- [ASSIGNMENT]
Transcribe every line of the records verbatim.
--- INFORMATION PROVIDED ---
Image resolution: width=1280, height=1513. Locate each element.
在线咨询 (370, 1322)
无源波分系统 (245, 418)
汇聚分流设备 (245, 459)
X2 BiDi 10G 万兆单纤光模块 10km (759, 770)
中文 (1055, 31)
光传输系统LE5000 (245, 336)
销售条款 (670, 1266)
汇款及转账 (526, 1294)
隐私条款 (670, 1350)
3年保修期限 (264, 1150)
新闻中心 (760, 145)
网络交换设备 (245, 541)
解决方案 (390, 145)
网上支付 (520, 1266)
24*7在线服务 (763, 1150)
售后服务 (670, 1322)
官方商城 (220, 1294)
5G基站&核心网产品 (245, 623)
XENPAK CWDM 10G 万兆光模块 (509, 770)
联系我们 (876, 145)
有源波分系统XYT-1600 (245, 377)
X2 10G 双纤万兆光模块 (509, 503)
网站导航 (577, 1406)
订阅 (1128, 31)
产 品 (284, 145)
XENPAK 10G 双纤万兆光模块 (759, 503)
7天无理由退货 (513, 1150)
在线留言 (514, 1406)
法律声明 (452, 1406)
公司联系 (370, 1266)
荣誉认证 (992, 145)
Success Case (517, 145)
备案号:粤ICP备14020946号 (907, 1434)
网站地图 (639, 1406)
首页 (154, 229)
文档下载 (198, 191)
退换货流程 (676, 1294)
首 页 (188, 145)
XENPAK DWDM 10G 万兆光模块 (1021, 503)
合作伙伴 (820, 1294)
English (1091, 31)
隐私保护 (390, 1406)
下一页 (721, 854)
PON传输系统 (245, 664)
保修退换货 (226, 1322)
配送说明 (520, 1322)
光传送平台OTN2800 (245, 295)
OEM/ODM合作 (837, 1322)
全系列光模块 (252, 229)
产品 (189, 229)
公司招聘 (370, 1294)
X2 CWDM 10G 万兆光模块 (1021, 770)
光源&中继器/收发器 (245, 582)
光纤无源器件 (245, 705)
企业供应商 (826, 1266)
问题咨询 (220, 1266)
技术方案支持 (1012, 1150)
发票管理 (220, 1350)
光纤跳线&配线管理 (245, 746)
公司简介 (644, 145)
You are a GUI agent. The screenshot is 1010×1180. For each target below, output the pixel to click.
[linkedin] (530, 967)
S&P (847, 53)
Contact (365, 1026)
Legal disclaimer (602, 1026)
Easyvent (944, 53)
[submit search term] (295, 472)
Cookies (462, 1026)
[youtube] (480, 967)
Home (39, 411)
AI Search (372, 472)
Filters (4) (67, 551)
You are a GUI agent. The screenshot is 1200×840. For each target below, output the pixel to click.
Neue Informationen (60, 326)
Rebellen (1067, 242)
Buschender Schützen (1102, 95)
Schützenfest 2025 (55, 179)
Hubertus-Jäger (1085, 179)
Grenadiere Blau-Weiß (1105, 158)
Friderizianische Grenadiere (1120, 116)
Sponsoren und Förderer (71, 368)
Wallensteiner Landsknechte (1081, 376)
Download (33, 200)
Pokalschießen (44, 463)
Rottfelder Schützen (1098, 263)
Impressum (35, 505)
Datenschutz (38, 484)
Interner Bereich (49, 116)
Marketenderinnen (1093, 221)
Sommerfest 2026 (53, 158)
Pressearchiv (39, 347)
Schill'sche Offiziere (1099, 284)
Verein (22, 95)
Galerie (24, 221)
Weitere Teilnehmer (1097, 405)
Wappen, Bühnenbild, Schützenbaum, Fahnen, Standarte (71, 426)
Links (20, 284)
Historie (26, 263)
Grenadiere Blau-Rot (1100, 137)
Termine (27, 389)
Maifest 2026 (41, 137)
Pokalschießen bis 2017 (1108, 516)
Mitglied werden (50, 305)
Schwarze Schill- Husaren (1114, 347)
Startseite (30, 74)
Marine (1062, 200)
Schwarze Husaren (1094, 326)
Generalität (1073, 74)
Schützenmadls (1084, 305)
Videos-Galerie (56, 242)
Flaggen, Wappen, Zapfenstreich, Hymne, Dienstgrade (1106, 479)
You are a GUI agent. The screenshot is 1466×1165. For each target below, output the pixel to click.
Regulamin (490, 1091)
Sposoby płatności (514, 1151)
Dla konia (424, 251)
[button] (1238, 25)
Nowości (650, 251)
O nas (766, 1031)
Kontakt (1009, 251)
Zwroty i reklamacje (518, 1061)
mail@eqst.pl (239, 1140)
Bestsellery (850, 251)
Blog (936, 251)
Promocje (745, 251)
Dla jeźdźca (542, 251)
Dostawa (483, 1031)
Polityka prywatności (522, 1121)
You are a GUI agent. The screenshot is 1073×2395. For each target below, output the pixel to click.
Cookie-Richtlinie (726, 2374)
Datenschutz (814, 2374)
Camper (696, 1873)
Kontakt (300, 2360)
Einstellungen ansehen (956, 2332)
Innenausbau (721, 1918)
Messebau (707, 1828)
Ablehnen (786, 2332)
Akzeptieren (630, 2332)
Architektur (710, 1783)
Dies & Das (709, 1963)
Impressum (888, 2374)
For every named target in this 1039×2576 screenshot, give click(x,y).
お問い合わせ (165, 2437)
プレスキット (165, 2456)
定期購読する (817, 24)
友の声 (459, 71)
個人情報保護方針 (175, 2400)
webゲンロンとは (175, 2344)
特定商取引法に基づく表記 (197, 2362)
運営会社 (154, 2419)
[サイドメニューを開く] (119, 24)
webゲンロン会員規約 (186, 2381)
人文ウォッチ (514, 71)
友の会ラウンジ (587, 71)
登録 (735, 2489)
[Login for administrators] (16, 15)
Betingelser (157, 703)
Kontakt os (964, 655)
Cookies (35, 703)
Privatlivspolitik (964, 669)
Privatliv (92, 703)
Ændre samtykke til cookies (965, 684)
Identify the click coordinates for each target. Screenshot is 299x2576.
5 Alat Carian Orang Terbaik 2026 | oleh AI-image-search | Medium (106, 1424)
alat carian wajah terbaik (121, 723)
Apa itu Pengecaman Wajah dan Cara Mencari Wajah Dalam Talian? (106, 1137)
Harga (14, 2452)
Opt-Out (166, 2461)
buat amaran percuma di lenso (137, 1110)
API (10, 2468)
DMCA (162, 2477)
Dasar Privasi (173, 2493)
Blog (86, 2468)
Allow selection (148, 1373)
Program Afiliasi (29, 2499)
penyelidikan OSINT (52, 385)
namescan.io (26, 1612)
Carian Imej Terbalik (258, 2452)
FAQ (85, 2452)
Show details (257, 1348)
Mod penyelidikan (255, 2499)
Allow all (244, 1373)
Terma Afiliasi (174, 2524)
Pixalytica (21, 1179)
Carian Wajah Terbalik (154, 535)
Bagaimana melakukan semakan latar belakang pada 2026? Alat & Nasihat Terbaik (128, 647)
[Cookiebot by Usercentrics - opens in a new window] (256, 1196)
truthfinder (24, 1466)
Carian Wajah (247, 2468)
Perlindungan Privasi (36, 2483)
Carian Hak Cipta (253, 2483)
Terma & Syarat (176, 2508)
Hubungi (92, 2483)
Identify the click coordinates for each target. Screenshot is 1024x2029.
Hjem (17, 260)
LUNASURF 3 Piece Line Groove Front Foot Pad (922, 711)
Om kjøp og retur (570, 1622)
---
- [ANSWER FOR THIS EXERCISE]
Image resolution: width=1280, height=1513. Locate each element.
在线咨询 (370, 1322)
无源波分系统 (245, 418)
汇聚分流设备 (245, 459)
X2 BiDi 10G 万兆单纤光模块 10km (759, 770)
中文 (1055, 31)
光传输系统LE5000 (245, 336)
销售条款 (670, 1266)
汇款及转账 (526, 1294)
隐私条款 (670, 1350)
3年保修期限 (264, 1150)
新闻中心 (760, 145)
网络交换设备 (245, 541)
解决方案 (390, 145)
网上支付 (520, 1266)
24*7在线服务 (763, 1150)
售后服务 (670, 1322)
官方商城 (220, 1294)
5G基站&核心网产品 (245, 623)
XENPAK CWDM 10G 万兆光模块 (509, 770)
联系我们 (876, 145)
有源波分系统XYT-1600 (245, 377)
X2 10G 双纤万兆光模块 (509, 503)
网站导航 (577, 1406)
订阅 (1128, 31)
产 品 (284, 145)
XENPAK 10G 双纤万兆光模块 (759, 503)
7天无理由退货 (513, 1150)
在线留言 (514, 1406)
法律声明 (452, 1406)
公司联系 (370, 1266)
荣誉认证 (992, 145)
Success Case (517, 145)
备案号:粤ICP备14020946号 (907, 1434)
网站地图 (639, 1406)
首页 (154, 229)
文档下载 (198, 191)
退换货流程 (676, 1294)
首 页 (188, 145)
XENPAK DWDM 10G 万兆光模块 (1021, 503)
合作伙伴 (820, 1294)
English (1091, 31)
隐私保护 (390, 1406)
下一页 (721, 854)
PON传输系统 (245, 664)
保修退换货 (226, 1322)
配送说明 (520, 1322)
光传送平台OTN2800 (245, 295)
OEM/ODM合作 (837, 1322)
全系列光模块 (252, 229)
产品 (189, 229)
公司招聘 (370, 1294)
X2 CWDM 10G 万兆光模块 (1021, 770)
光源&中继器/收发器 (245, 582)
光纤无源器件 (245, 705)
企业供应商 (826, 1266)
问题咨询 (220, 1266)
技术方案支持 (1012, 1150)
发票管理 (220, 1350)
光纤跳线&配线管理 (245, 746)
公司简介 (644, 145)
You are a GUI agent. The screenshot is 1010×1180. For each target below, output the pixel to click.
[linkedin] (530, 967)
S&P (847, 53)
Contact (365, 1026)
Legal disclaimer (602, 1026)
Easyvent (944, 53)
[submit search term] (295, 472)
Cookies (462, 1026)
[youtube] (480, 967)
Home (39, 411)
AI Search (372, 472)
Filters (4) (67, 551)
You are a GUI agent. The screenshot is 1200×840. For each target below, output the pixel to click.
Neue Informationen (60, 326)
Rebellen (1067, 242)
Buschender Schützen (1102, 95)
Schützenfest 2025 (55, 179)
Hubertus-Jäger (1085, 179)
Grenadiere Blau-Weiß (1105, 158)
Friderizianische Grenadiere (1120, 116)
Sponsoren und Förderer (71, 368)
Wallensteiner Landsknechte (1081, 376)
Download (33, 200)
Pokalschießen (44, 463)
Rottfelder Schützen (1098, 263)
Impressum (35, 505)
Datenschutz (38, 484)
Interner Bereich (49, 116)
Marketenderinnen (1093, 221)
Sommerfest 2026 (53, 158)
Pressearchiv (39, 347)
Schill'sche Offiziere (1099, 284)
Verein (22, 95)
Galerie (24, 221)
Weitere Teilnehmer (1097, 405)
Wappen, Bühnenbild, Schützenbaum, Fahnen, Standarte (71, 426)
Links (20, 284)
Historie (26, 263)
Grenadiere Blau-Rot (1100, 137)
Termine (27, 389)
Maifest 2026 (41, 137)
Pokalschießen bis 2017 (1108, 516)
Mitglied werden (50, 305)
Schwarze Schill- Husaren (1114, 347)
Startseite (30, 74)
Marine (1062, 200)
Schwarze Husaren (1094, 326)
Generalität (1073, 74)
Schützenmadls (1084, 305)
Videos-Galerie (56, 242)
Flaggen, Wappen, Zapfenstreich, Hymne, Dienstgrade (1106, 479)
You are a GUI agent. The screenshot is 1466×1165. For each target below, output the pixel to click.
Regulamin (490, 1091)
Sposoby płatności (514, 1151)
Dla konia (424, 251)
[button] (1238, 25)
Nowości (650, 251)
O nas (766, 1031)
Kontakt (1009, 251)
Zwroty i reklamacje (518, 1061)
mail@eqst.pl (239, 1140)
Bestsellery (850, 251)
Blog (936, 251)
Promocje (745, 251)
Dla jeźdźca (542, 251)
Dostawa (483, 1031)
Polityka prywatności (522, 1121)
You are a GUI agent. The screenshot is 1073×2395. For each target below, output the pixel to click.
Cookie-Richtlinie (726, 2374)
Datenschutz (814, 2374)
Camper (696, 1873)
Kontakt (300, 2360)
Einstellungen ansehen (956, 2332)
Innenausbau (721, 1918)
Messebau (707, 1828)
Ablehnen (786, 2332)
Akzeptieren (630, 2332)
Architektur (710, 1783)
Dies & Das (709, 1963)
Impressum (888, 2374)
For every named target in this 1039×2576 screenshot, give click(x,y).
お問い合わせ (165, 2437)
プレスキット (165, 2456)
定期購読する (817, 24)
友の声 (459, 71)
個人情報保護方針 (175, 2400)
webゲンロンとは (175, 2344)
特定商取引法に基づく表記 (197, 2362)
運営会社 (154, 2419)
[サイドメニューを開く] (119, 24)
webゲンロン会員規約 (186, 2381)
人文ウォッチ (514, 71)
友の会ラウンジ (587, 71)
登録 (735, 2489)
[Login for administrators] (16, 15)
Betingelser (157, 703)
Kontakt os (964, 655)
Cookies (35, 703)
Privatlivspolitik (964, 669)
Privatliv (92, 703)
Ændre samtykke til cookies (965, 684)
Identify the click coordinates for each target. Screenshot is 299x2576.
5 Alat Carian Orang Terbaik 2026 | oleh AI-image-search | Medium (106, 1424)
alat carian wajah terbaik (121, 723)
Apa itu Pengecaman Wajah dan Cara Mencari Wajah Dalam Talian? (106, 1137)
Harga (14, 2452)
Opt-Out (166, 2461)
buat amaran percuma di lenso (137, 1110)
API (10, 2468)
DMCA (162, 2477)
Dasar Privasi (173, 2493)
Blog (86, 2468)
Allow selection (148, 1373)
Program Afiliasi (29, 2499)
penyelidikan OSINT (52, 385)
namescan.io (26, 1612)
Carian Imej Terbalik (258, 2452)
FAQ (85, 2452)
Show details (257, 1348)
Mod penyelidikan (255, 2499)
Allow all (244, 1373)
Terma Afiliasi (174, 2524)
Pixalytica (21, 1179)
Carian Wajah Terbalik (154, 535)
Bagaimana melakukan semakan latar belakang pada 2026? Alat & Nasihat Terbaik (128, 647)
[Cookiebot by Usercentrics - opens in a new window] (256, 1196)
truthfinder (24, 1466)
Carian Wajah (247, 2468)
Perlindungan Privasi (36, 2483)
Carian Hak Cipta (253, 2483)
Terma & Syarat (176, 2508)
Hubungi (92, 2483)
Identify the click coordinates for each target. Screenshot is 1024x2029.
Hjem (17, 260)
LUNASURF 3 Piece Line Groove Front Foot Pad (922, 711)
Om kjøp og retur (570, 1622)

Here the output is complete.